Effect of human bone marrow mesenchymal stem cell transplantation on hematopoietic recovery of irradiated mice.
- Author:
Xiao-Ling ZHANG
1
;
Song-Mei YIN
;
Ling-Zhen CHEN
;
Xiao-Fang CAO
;
Li-Ping XIE
;
Zi-Kuan GUO
Author Information
1. Department of Hematology, SUN Yat-Sen Memorial Hospital, SUN Yat-Sen University, Guangzhou 510120, Guangdong Province, China.

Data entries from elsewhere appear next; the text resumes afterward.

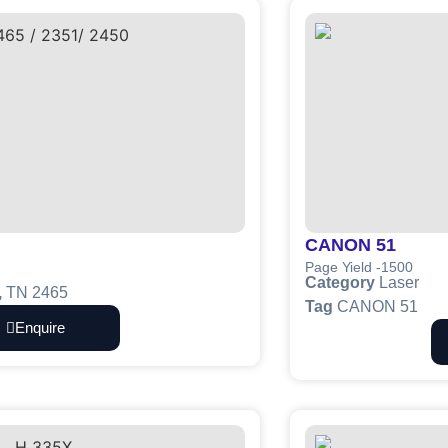
CANON 51
Page Yield -1500
Category
Laser
,
TN 2465
Tag
CANON 51
Enquire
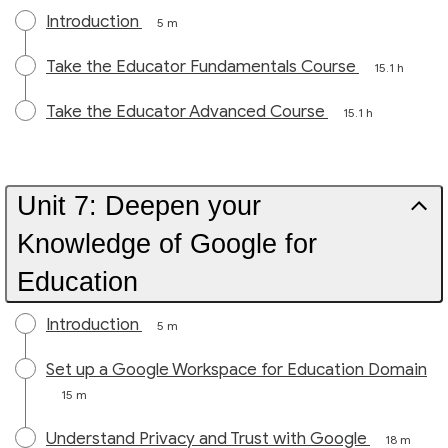
Introduction
5 m
Take the Educator Fundamentals Course
15.1 h
Take the Educator Advanced Course
15.1 h
Unit 7: Deepen your
Knowledge of Google for
Education
Introduction
5 m
Set up a Google Workspace for Education Domain
15 m
Understand Privacy and Trust with Google
18 m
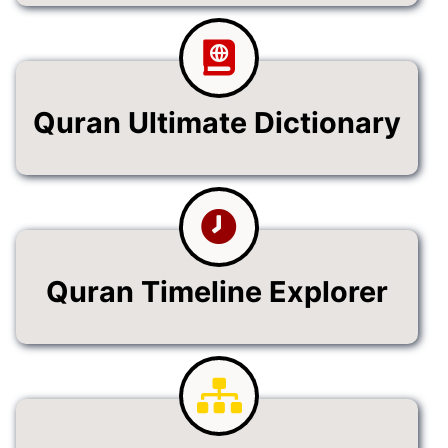
Quran Ultimate Dictionary
Quran Timeline Explorer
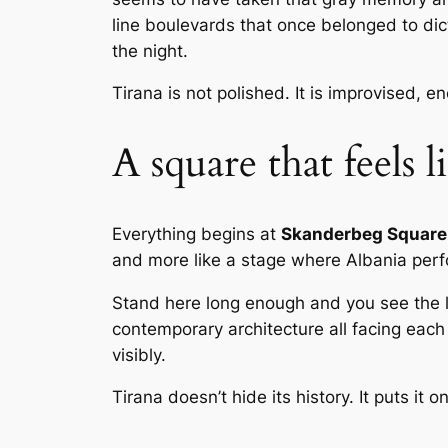
line boulevards that once belonged to dict
the night.
Tirana is not polished. It is improvised, e
A square that feels 
Everything begins at
Skanderbeg Square
and more like a stage where Albania perfo
Stand here long enough and you see the l
contemporary architecture all facing each 
visibly.
Tirana doesn’t hide its history. It puts it o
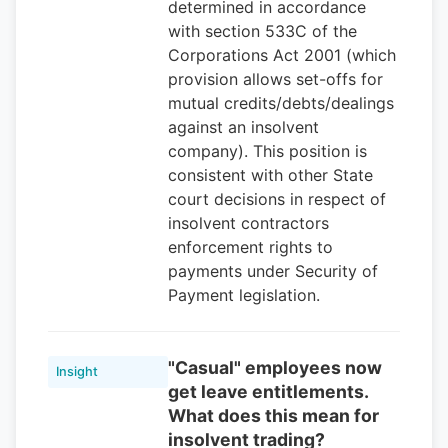
determined in accordance
with section 533C of the
Corporations Act 2001 (which
provision allows set-offs for
mutual credits/debts/dealings
against an insolvent
company). This position is
consistent with other State
court decisions in respect of
insolvent contractors
enforcement rights to
payments under Security of
Payment legislation.
"Casual" employees now
Insight
get leave entitlements.
What does this mean for
insolvent trading?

- Publication Type:Journal Article
- MeSH:
Animals;
Bone Marrow Cells;
cytology;
Female;
Hematopoiesis;
Humans;
Mesenchymal Stem Cell Transplantation;
Mesenchymal Stromal Cells;
cytology;
Mice;
Mice, Inbred BALB C;
Radiation Injuries, Experimental;
surgery;
Transplantation, Heterologous
- From:
Journal of Experimental Hematology
2012;20(6):1442-1446
- CountryChina
- Language:Chinese
-
Abstract:
This study was aimed to investigate the effect of human bone marrow mesenchymal stem cells (hBMMSC) on the hematopoietic recovery of sublethally irradiated mice. Female BALb/c mice irradiated with (60)Co γ-ray at a single dose of 6 Gy received graded doses of hBMMSC (1×10(5), 1×10(6) and 5×10(6)) by intravenous infusion. The counts of leukocytes, platelets, erythrocytes and hemoglobin level in peripheral blood, the amount of bone marrow hematopoietic progenitors, and the serum levels of human TPO, SCF and G-CSF as well were evaluated at different time points after transplantation. The results showed that hBMMSC infusion had little protective effect on the survival of irradiated mice. Compared with the control mice, the peripheral blood cell counts of hBMMSC-treated mice were not obviously elevated during 3 weeks after infusion, however, blood cell counts were significantly greater at 4 weeks after cell treatment (P < 0.05). The amount of colony-forming unit of mononuclear cells and granulocyte/monocytes in bone marrow of mice that received middle and high doses of hBMMSC were dramatically greater than that in control mice (P < 0.05). Two days after hBMMSC administration, human G-CSF and SCF could be detected in the sera from hBMMSC-treated mice, and the G-CSF concentration of mice that received high-dose hBMMSC was significantly higher than that in other groups (P < 0.01). Nevertheless, human TPO was undetectable in the sera of all mice tested and serum human G-CSF and SCF could not be detected on days 9 and 16 in all groups. It is concluded that hBMMSC may promote the hematopoietic recovery of irradiated mice, probably by transient secretion of hematopoiesis-associated factors by the implanted cells.